§ Problem to work on
Apart from the pictures, every entry below must be given again exactly.

Page-level text extractions:
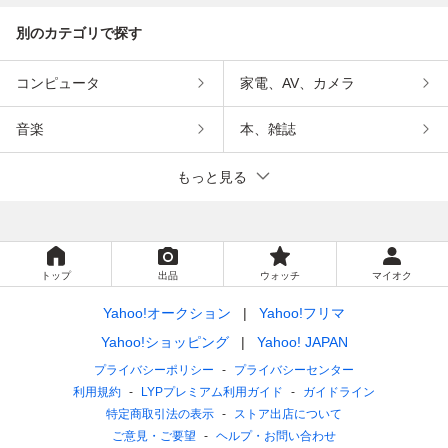
別のカテゴリで探す
コンピュータ
家電、AV、カメラ
音楽
本、雑誌
もっと見る
トップ
出品
ウォッチ
マイオク
Yahoo!オークション
Yahoo!フリマ
Yahoo!ショッピング
Yahoo! JAPAN
プライバシーポリシー
プライバシーセンター
利用規約
LYPプレミアム利用ガイド
ガイドライン
特定商取引法の表示
ストア出店について
ご意見・ご要望
ヘルプ・お問い合わせ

§ Expected answer
別のカテゴリで探す
コンピュータ
家電、AV、カメラ
音楽
本、雑誌
もっと見る
トップ
出品
ウォッチ
マイオク
Yahoo!オークション
Yahoo!フリマ
Yahoo!ショッピング
Yahoo! JAPAN
プライバシーポリシー
プライバシーセンター
利用規約
LYPプレミアム利用ガイド
ガイドライン
特定商取引法の表示
ストア出店について
ご意見・ご要望
ヘルプ・お問い合わせ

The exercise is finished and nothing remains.